TASK DETAILS:
Given the records underneath, please repeat exactly the lines from the line with "kebutuhan akan training provider yang" through the line with "Müşteri Değerlendirmeleri", passing over any picture.

Collected data
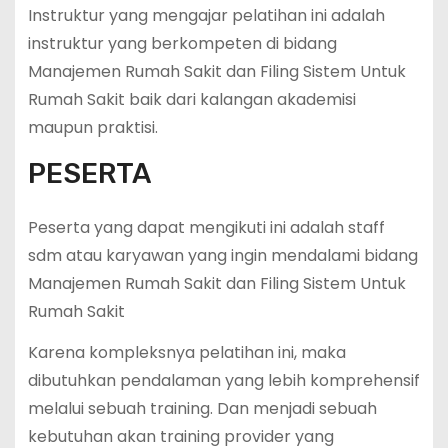
Instruktur yang mengajar pelatihan ini adalah
instruktur yang berkompeten di bidang
Manajemen Rumah Sakit dan Filing Sistem Untuk
Rumah Sakit baik dari kalangan akademisi
maupun praktisi.
PESERTA
Peserta yang dapat mengikuti ini adalah staff
sdm atau karyawan yang ingin mendalami bidang
Manajemen Rumah Sakit dan Filing Sistem Untuk
Rumah Sakit
Karena kompleksnya pelatihan ini, maka
dibutuhkan pendalaman yang lebih komprehensif
melalui sebuah training. Dan menjadi sebuah
kebutuhan akan training provider yang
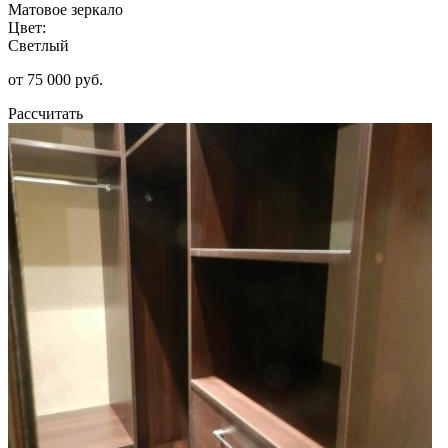
Матовое зеркало
Цвет:
Светлый
от 75 000 руб.
Рассчитать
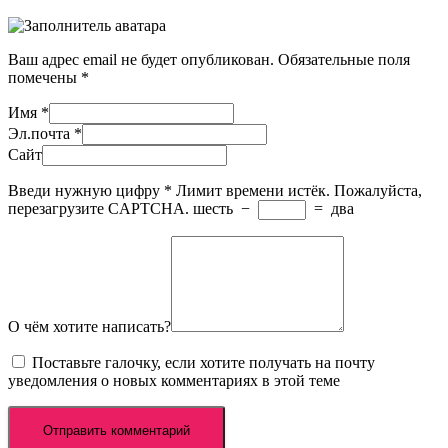
Ваш адрес email не будет опубликован.
Обязательные поля
помечены
*
Имя
*
Эл.почта
*
Сайт
Введи нужную цифру
*
Лимит времени истёк. Пожалуйста,
перезагрузите CAPTCHA.
шесть
−
=
два
О чём хотите написать?
Поставьте галочку, если хотите получать на почту
уведомления о новых комментариях в этой теме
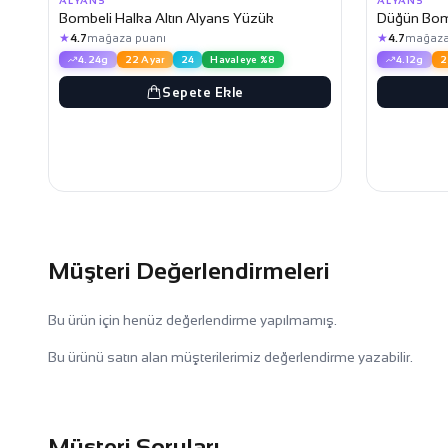
ALYANS
ALYANS
Bombeli Halka Altın Alyans Yüzük
Düğün Bomb
★
★
4.7
mağaza puanı
4.7
mağaza
4.24g
22 Ayar
24
Havaleye %8
4.12g
2
Sepete Ekle
Müşteri Değerlendirmeleri
Bu ürün için henüz değerlendirme yapılmamış.
Bu ürünü satın alan müşterilerimiz değerlendirme yazabilir.
Müşteri Soruları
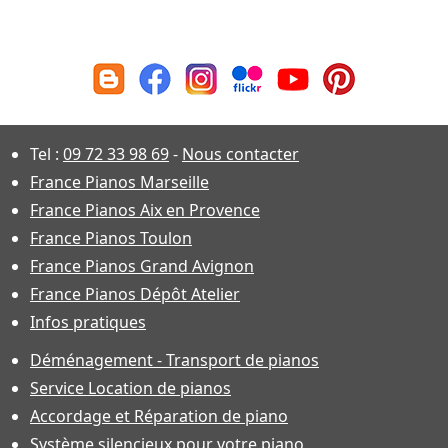
Tel :
09 72 33 98 69
-
Nous contacter
France Pianos Marseille
France Pianos Aix en Provence
France Pianos Toulon
France Pianos Grand Avignon
France Pianos Dépôt Atelier
Infos pratiques
Déménagement - Transport de pianos
Service Location de pianos
Accordage et Réparation de piano
Système silencieux pour votre piano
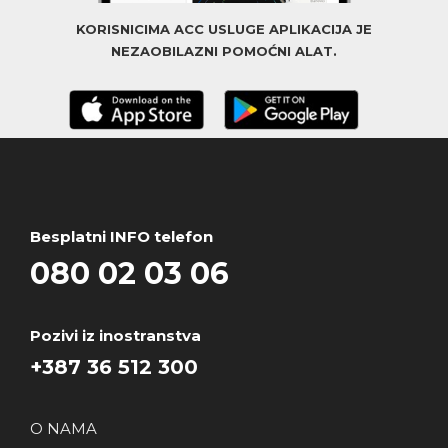
KORISNICIMA ACC USLUGE APLIKACIJA JE
NEZAOBILAZNI POMOĆNI ALAT.
Besplatni INFO telefon
080 02 03 06
Pozivi iz inostranstva
+387 36 512 300
O NAMA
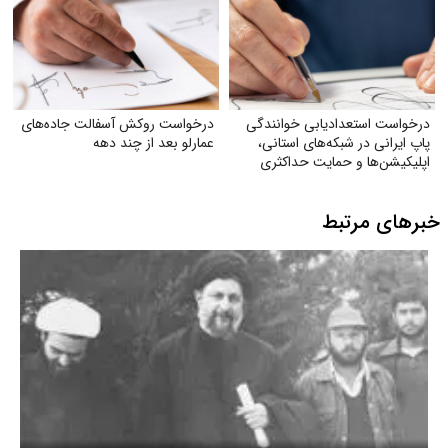
درخواست استعدادیابی خوانندگی
درخواست روکش آسفالت جاده‌های
پاپ ایرانی در شبکه‌های استانی،
عمارلو بعد از چند دهه
اپلیکیشن‌ها و حمایت حداکثری
جهت مبارزه با جایگزین شدن
موسیقی غربی
خبرهای مرتبط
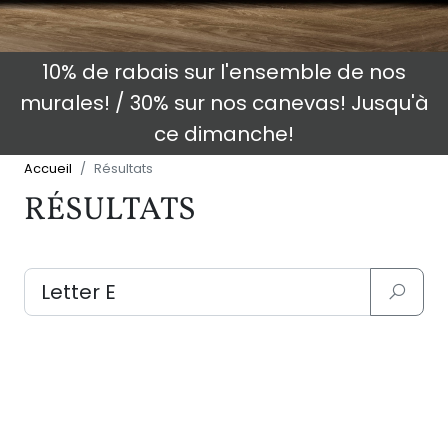
10% de rabais sur l'ensemble de nos
murales! / 30% sur nos canevas! Jusqu'à
ce dimanche!
Accueil
Résultats
RÉSULTATS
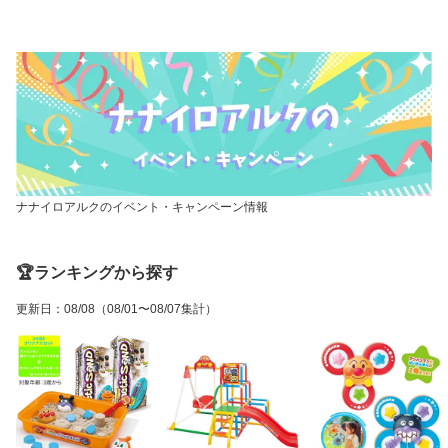
ナナイロアルクのイベント・キャンペーン情報
🏆ランキングから探す
更新日
：
08/08
（08/01〜08/07集計）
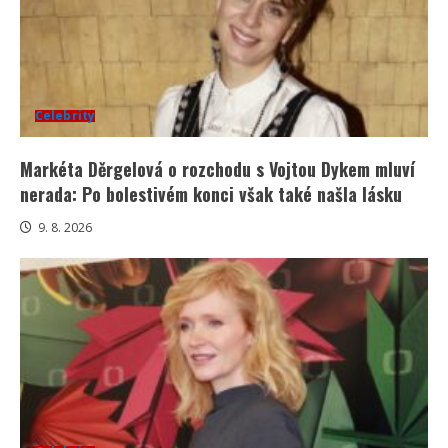
Celebrity
Markéta Děrgelová o rozchodu s Vojtou Dykem mluví
nerada: Po bolestivém konci však také našla lásku
9. 8. 2026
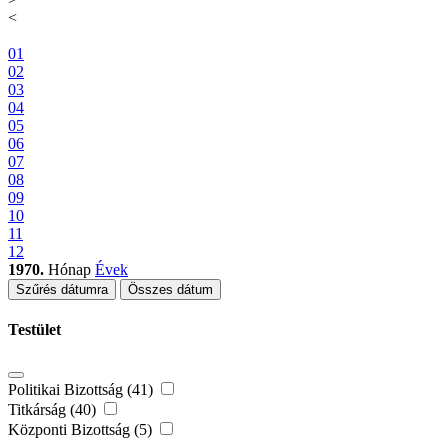
<
01
02
03
04
05
06
07
08
09
10
11
12
1970.
Hónap
Évek
Szűrés dátumra
Összes dátum
Testület
Politikai Bizottság (41)
Titkárság (40)
Központi Bizottság (5)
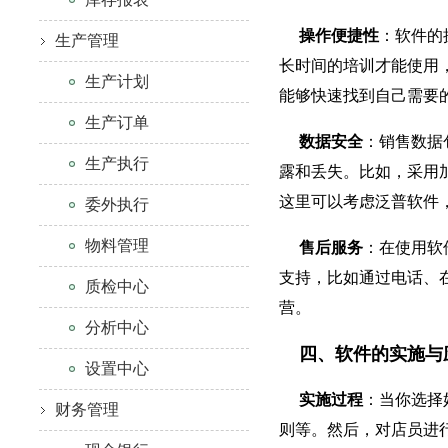
操作便捷性
：软件的
生产管理
长时间的培训才能使用
生产计划
能够快速找到自己需要
生产订单
数据安全
：销售数据
生产执行
露和丢失。比如，采用
这里可以考虑泛普软件
委外执行
物料管理
售后服务
：在使用软
支持，比如通过电话、
质检中心
营。
分析中心
四、软件的实施与
设置中心
实施过程
：当你选择
财务管理
则等。然后，对店员进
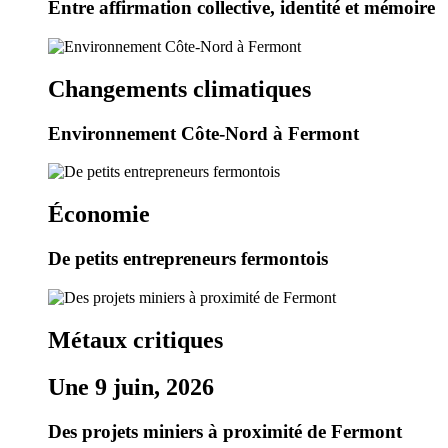
Entre affirmation collective, identité et mémoire
Changements climatiques
Environnement Côte-Nord à Fermont
Économie
De petits entrepreneurs fermontois
Métaux critiques
Une 9 juin, 2026
Des projets miniers à proximité de Fermont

FINISHED EXERCISE:
kebutuhan akan training provider yang
Матовое зеркало
Цвет:
Светлый
от 75 000 руб.
Рассчитать
Ваш адрес email не будет опубликован.
Обязательные поля
помечены
*
Имя
*
Эл.почта
*
Сайт
Введи нужную цифру
*
Лимит времени истёк. Пожалуйста,
перезагрузите CAPTCHA.
шесть
−
=
два
О чём хотите написать?
Поставьте галочку, если хотите получать на почту
уведомления о новых комментариях в этой теме
ALYANS
ALYANS
Bombeli Halka Altın Alyans Yüzük
Düğün Bomb
★
★
4.7
mağaza puanı
4.7
mağaza
4.24g
22 Ayar
24
Havaleye %8
4.12g
2
Sepete Ekle
Müşteri Değerlendirmeleri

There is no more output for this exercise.